Suspected Diagnosis and its place in the OMOP CDM

MPhilofsky · July 10, 2020, 4:07pm

The conventions for Observation.value_as_string are “The observation result stored as a string. This is applicable to observations where the result is expressed as verbatim text.”. In my example, “Myocardial infarction” is the verbatim text from the source. And the Observation.value_as_concept_id = 312327 is the standard concept for the verbatim text. If the data came across as a source_code which mapped to a standard concept_id, then I wouldn’t insert the code in the value_as_string field. However, my EHR data stores it as free text.

And I completely agree with

I also agree with this

Those of us working with EHR data try to map to all source values to standard concept_ids. But the reality of the situation is there is a very long tail of singletons about a mile long and it would take a very long time to map every string to a concept_id. It is a waste of time and resources to map every string. However, keeping the string data in the CDM allows data holders behind the firewall to view the unmapped source values to assess their worth. The data holders can view the the unmapped string results to see if the unmapped values are mappable, update their mappings, rerun the ETL and participate more fully in community research. This information is also available for many (all?) other concept_id fields

The above is the use case for @Alexdavv’s proposal to add an Observation.value_source_value field to the CDM

MPhilofsky · July 10, 2020, 4:07pm

Thanks, @Alexdavv!

Alexdavv · July 10, 2020, 5:18pm

I assume @Christian_Reich and @Chris_Knoll advocate that the value_as_string field is for storing the verbatim result, but only when it’s already a processed result. When it was found, that this result:

is not numeric (that should be placed to value_as_number field only);
and cannot be mapped to any concept (that should be placed to the value_as_concept_id only).

Namely, instrument raw data, DNA sequences, proper names (not patient’s, for sure), etc.

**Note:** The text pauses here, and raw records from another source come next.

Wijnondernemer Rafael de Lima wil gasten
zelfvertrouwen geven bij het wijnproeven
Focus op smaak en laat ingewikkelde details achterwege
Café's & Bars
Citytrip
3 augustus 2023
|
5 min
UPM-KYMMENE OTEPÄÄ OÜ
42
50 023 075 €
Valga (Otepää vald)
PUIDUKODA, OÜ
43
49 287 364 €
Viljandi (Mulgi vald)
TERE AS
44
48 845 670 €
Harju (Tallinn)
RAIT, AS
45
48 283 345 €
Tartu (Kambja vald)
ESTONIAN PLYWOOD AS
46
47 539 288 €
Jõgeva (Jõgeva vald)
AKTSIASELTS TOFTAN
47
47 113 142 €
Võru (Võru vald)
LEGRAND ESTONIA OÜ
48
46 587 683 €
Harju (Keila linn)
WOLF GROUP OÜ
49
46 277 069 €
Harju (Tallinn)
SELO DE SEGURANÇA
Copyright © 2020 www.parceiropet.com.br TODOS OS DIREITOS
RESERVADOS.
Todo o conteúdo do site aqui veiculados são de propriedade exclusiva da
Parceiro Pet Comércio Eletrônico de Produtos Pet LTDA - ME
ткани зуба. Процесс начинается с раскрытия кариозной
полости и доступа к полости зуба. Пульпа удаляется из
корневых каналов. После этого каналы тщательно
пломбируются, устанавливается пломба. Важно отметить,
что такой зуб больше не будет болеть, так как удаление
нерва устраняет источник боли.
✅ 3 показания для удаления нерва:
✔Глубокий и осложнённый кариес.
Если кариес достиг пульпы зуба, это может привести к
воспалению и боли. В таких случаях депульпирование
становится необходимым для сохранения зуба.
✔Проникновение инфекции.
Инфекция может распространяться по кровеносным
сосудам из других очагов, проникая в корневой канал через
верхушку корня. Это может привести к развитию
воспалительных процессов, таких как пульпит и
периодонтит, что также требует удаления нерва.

And the main reason is that standardized analytics (basically, string match) can be applied to the value_as_string field. That is why we need to keep this field fairly clean.
Normally nobody applies standardized analytics to the _source_value fields, where this particular ‘Myocardial infarction’ from the source to be placed.

Christian_Reich · July 10, 2020, 6:44pm

I think we are all on the same page, here. Let’s add the source_value proposal, and let’s put a proposal in to get rid of the string thing, which will not be executed until the time that we have much better capacity to map things.

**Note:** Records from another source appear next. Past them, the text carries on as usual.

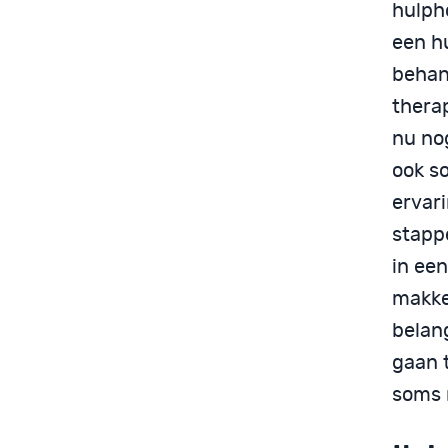
hulph
een hu
behand
thera
nu no
ook so
ervar
stappe
in een
makke
belang
gaan 
soms n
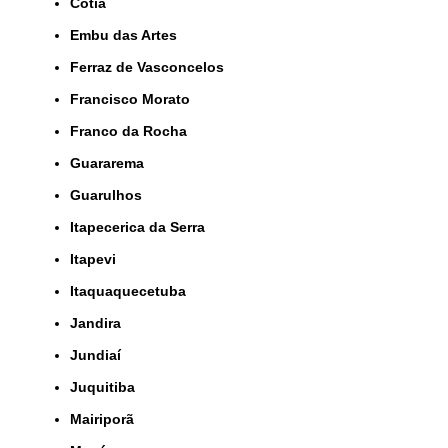
Cotia
Embu das Artes
Ferraz de Vasconcelos
Francisco Morato
Franco da Rocha
Guararema
Guarulhos
Itapecerica da Serra
Itapevi
Itaquaquecetuba
Jandira
Jundiaí
Juquitiba
Mairiporã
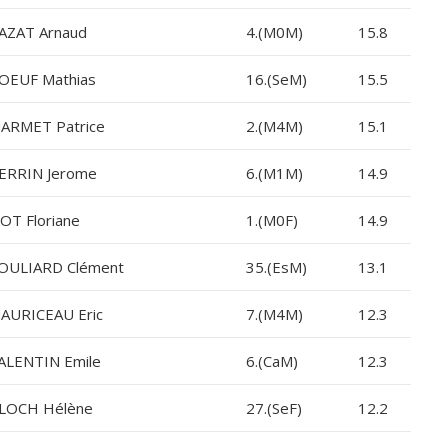
AZAT Arnaud
4.(M0M)
15.8
OEUF Mathias
16.(SeM)
15.5
ARMET Patrice
2.(M4M)
15.1
ERRIN Jerome
6.(M1M)
14.9
OT Floriane
1.(M0F)
14.9
OULIARD Clément
35.(EsM)
13.1
AURICEAU Eric
7.(M4M)
12.3
ALENTIN Emile
6.(CaM)
12.3
LOCH Hélène
27.(SeF)
12.2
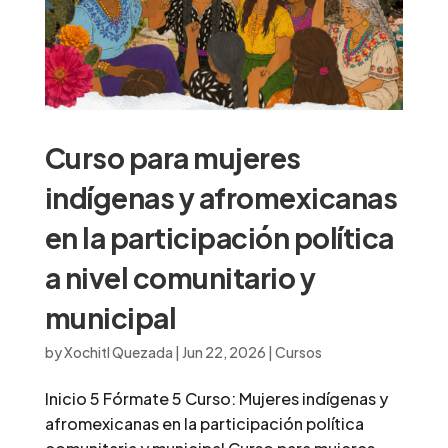
Curso para mujeres
indígenas y afromexicanas
en la participación política
a nivel comunitario y
municipal
by
Xochitl Quezada
|
Jun 22, 2026
|
Cursos
Inicio 5 Fórmate 5 Curso: Mujeres indígenas y
afromexicanas en la participación política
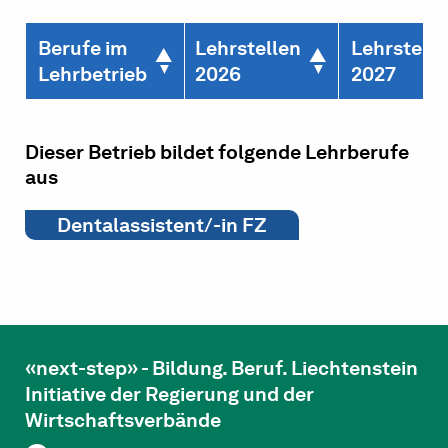
Berufe im
Lehrstellen
Lehrstelle
Lehrbetrieb
2026
2027
Dieser Betrieb bildet folgende Lehrberufe
aus
Dentalassistent/-in FZ
«next-step» - Bildung. Beruf. Liechtenstein
Initiative der Regierung und der
Wirtschaftsverbände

Andy_Kanter · July 13, 2020, 1:32am

Christian, it was a little hard to follow all of the discussion here, and the switching between diagnosis, procedure and attributes of diagnoses was confusing. I think the question of saving the original text from the source, in addition to the coded value is best practice. Not only for helping to ensure fidelity is not lost when people go back to extract more information or check the standard concept maps, but also from a provenance perspective. I think CDA and FHIR are both ensuring original text is not lost.